Jungle Exploration Site

A few months back I saw this one made up in a display cabinet at Toys ‘R’ Us. I pushed my son aside to get a closer look, especially excited by the plane wreck, the “jungle is massive” aesthetic, and Little Shop of Horrors-style plants. These big sets from the City range better each year. In 2015 it was Deep Sea Exploration Vessel, then in 2016 the Volcano Exploration – both of which I got for Christmas. Sorry, I got my son for Christmas. Upon seeing this new set in November, I immediately ensured he put it on his Crimbo list by employing some laughably basic reverse psychology (I mean, he’s cute, but there’s not happening between his ears).

£84.99 at Lego.com

Police Station

There’s no messing about with this. It’s proper old school Lego – cops, robbers, and a little helicopter that goes on the roof (not that many actual police stations have helicopters on the roof, but still, it looks good). These retro-style Lego sets have a powerful sense of nostalgia for me, along with fire stations, trains, planes, and all the other stuff I wished I had when I was kid. Except, I’m a grown up now, so I can buy the lot if I want to.

£84.99 at Lego.com

Ninjago City

As a geeky kid there’s little more exciting than a proper playset to go with your action figures – you know, the sort of thing you’d covet in the back the Littlewoods catalogue all year then finally get your hands at Christmas, only to lose all the accessories and break the moving pieces by Boxing Day. As a man of 34, very little has changed for me in that respect. This is the ultimate ninja-flavoured playset, with 16 mini-figures and three interactive levels. Plus, Ninjago’s crazy popular after the movie, so this will keep both dad AND kids happy.

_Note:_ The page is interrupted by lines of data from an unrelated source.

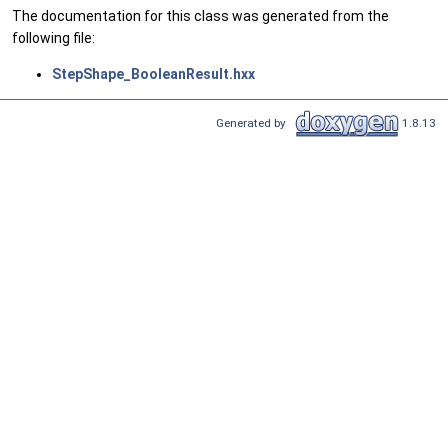
The documentation for this class was generated from the
following file:
StepShape_BooleanResult.hxx
Generated by
1.8.13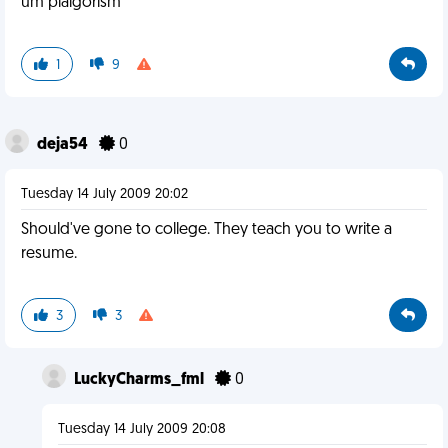
um plaigorism
1
9
deja54
0
Tuesday 14 July 2009 20:02
Should've gone to college. They teach you to write a
resume.
3
3
LuckyCharms_fml
0
Tuesday 14 July 2009 20:08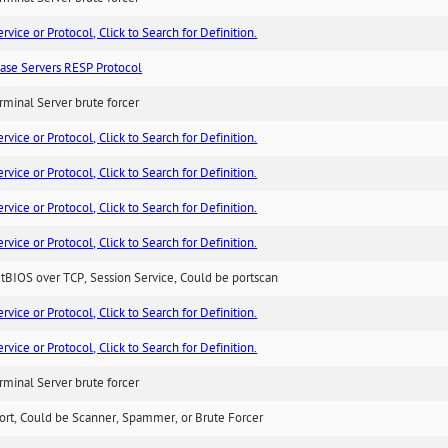
ice or Protocol, Click to Search for Definition.
ase Servers RESP Protocol
minal Server brute forcer
ice or Protocol, Click to Search for Definition.
ice or Protocol, Click to Search for Definition.
ice or Protocol, Click to Search for Definition.
ice or Protocol, Click to Search for Definition.
BIOS over TCP, Session Service, Could be portscan
ice or Protocol, Click to Search for Definition.
ice or Protocol, Click to Search for Definition.
minal Server brute forcer
ort, Could be Scanner, Spammer, or Brute Forcer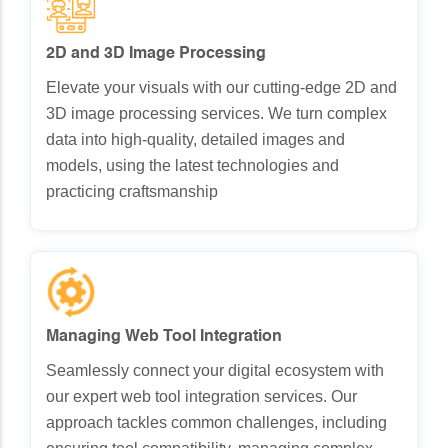
2D and 3D Image Processing
Elevate your visuals with our cutting-edge 2D and
3D image processing services. We turn complex
data into high-quality, detailed images and
models, using the latest technologies and
practicing craftsmanship
Managing Web Tool Integration
Seamlessly connect your digital ecosystem with
our expert web tool integration services. Our
approach tackles common challenges, including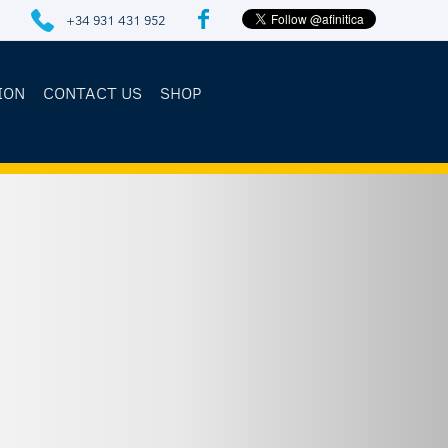
+34 931 431 952
ION
CONTACT US
SHOP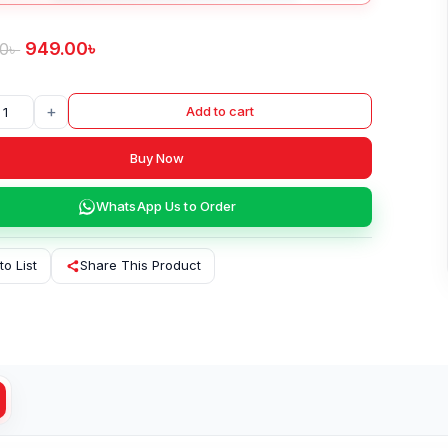
949.00
৳
00
৳
+
Add to cart
Buy Now
WhatsApp Us to Order
to List
Share This Product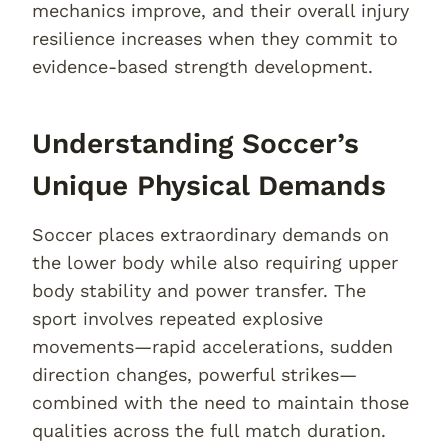
mechanics improve, and their overall injury
resilience increases when they commit to
evidence-based strength development.
Understanding Soccer’s
Unique Physical Demands
Soccer places extraordinary demands on
the lower body while also requiring upper
body stability and power transfer. The
sport involves repeated explosive
movements—rapid accelerations, sudden
direction changes, powerful strikes—
combined with the need to maintain those
qualities across the full match duration.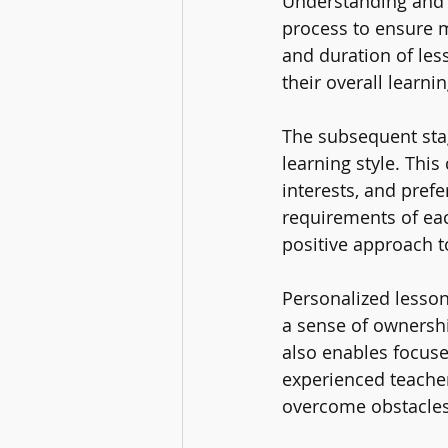
Understanding and 
process to ensure 
and duration of les
their overall learn
The subsequent stag
learning style. Thi
interests, and pref
requirements of ea
positive approach t
Personalized lesson
a sense of ownershi
also enables focuse
experienced teacher
overcome obstacles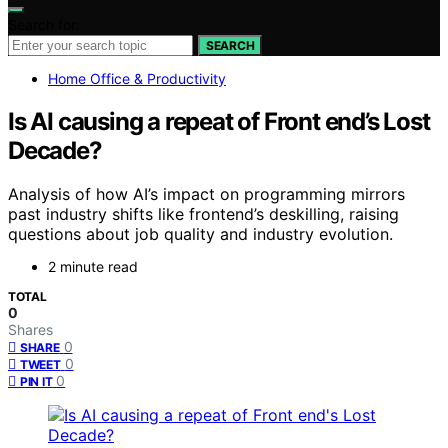
Search for:
SEARCH
Home Office & Productivity
Is AI causing a repeat of Front end’s Lost
Decade?
Analysis of how AI’s impact on programming mirrors
past industry shifts like frontend’s deskilling, raising
questions about job quality and industry evolution.
2 minute read
TOTAL
0
Shares
0
SHARE
0
TWEET
0
PIN IT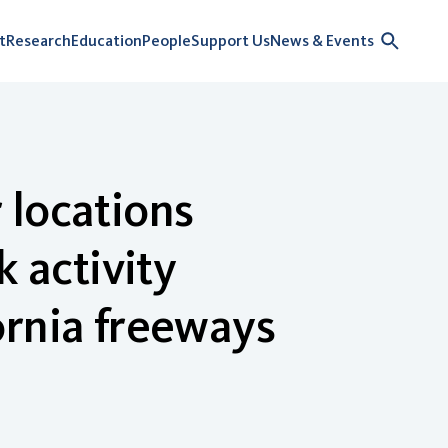
t
Research
Education
People
Support Us
News & Events
 locations
k activity
ornia freeways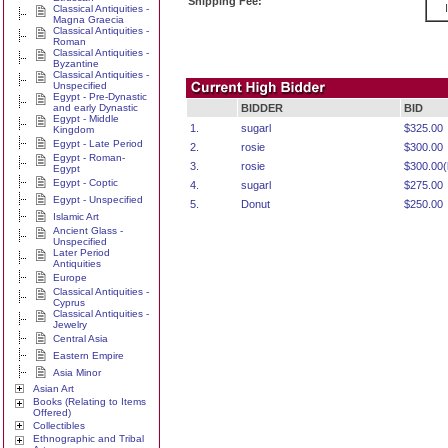
Shipping Fee:
Classical Antiquities -
Magna Graecia
Classical Antiquities -
Roman
Classical Antiquities -
Byzantine
Classical Antiquities -
Unspecified
Egypt - Pre-Dynastic
and early Dynastic
BIDDER
BID
Egypt - Middle
1.
sugarl
$325.00
Kingdom
Egypt - Late Period
2.
rosie
$300.00
Egypt - Roman-
3.
rosie
$300.00(l
Egypt
Egypt - Coptic
4.
sugarl
$275.00
Egypt - Unspecified
5.
Donut
$250.00
Islamic Art
Ancient Glass -
Unspecified
Later Period
Antiquities
Europe
Classical Antiquities -
Cyprus
Classical Antiquities -
Jewelry
Central Asia
Eastern Empire
Asia Minor
Asian Art
Books (Relating to Items
Offered)
Collectibles
Ethnographic and Tribal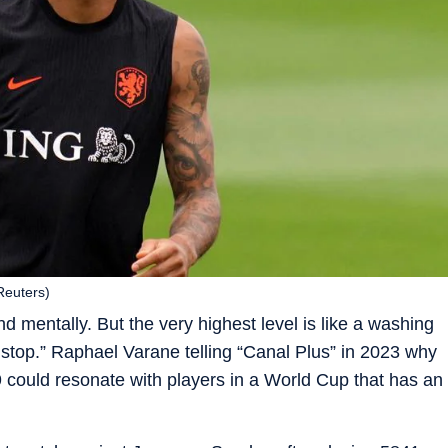
(Reuters)
nd mentally. But the very highest level is like a washing
 stop.” Raphael Varane telling “Canal Plus” in 2023 why
 29 could resonate with players in a World Cup that has an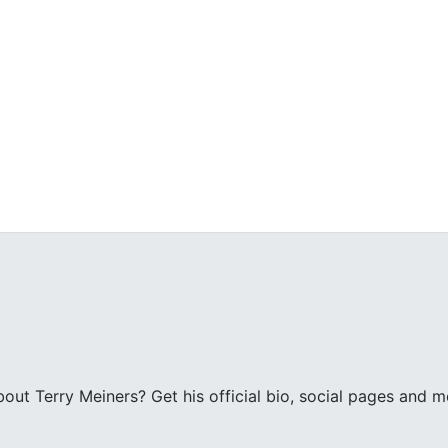
ut Terry Meiners? Get his official bio, social pages and m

Though probably dad more – particularly if he hides it away to stop the little buggers from losing all the accessories and breaking the moving pieces.

£259.99 at Lego.com

Ghostbusters Firehouse HQ

There isn’t a single square centimetre from this 4,634-brick set that doesn’t make me almost ectoplasm myself. Like all movie-based Lego sets, the nooks and crannies are packed with geek-baiting easter eggs (including details from the criminally under-appreciated Ghostbusters 2). Indeed, I’ve spent many an afternoon salivating over this set outside the window of the Lego shop. Which is why they won’t let me in there anymore. The only problem is that, like most other sets in this list, it’s got a whopping price tag. The question is, could I really justify spending nearly £300 on Lego? The answer is, yes, as long as no one else found out about it.

£284.99 at Lego.com

Millenium Falcon

The holy grail of modern Lego sets for serious fanboys. The Millenium Falcon, the Han Solo and Chewbacca piloted space vehicle that we first saw in A New Hope, and the one that was resurrected in The Force Awakens and The Last Jedi, will be the best, erm, £650 you’ll ever spend on a “toy”. It’s 7,541 pieces of awesome, with six mini-figures, including Rey, Finn, Han Solo, Chewbacca, Leia, C-3PO, R2-D2, and BB-8 Astromech Droid – plus a couple of Porgs and a Mynock. But it’s the incredible, nerd-tastic detail that will have Star Wars nuts creaming their Jedo robes, as only Lego is able to do.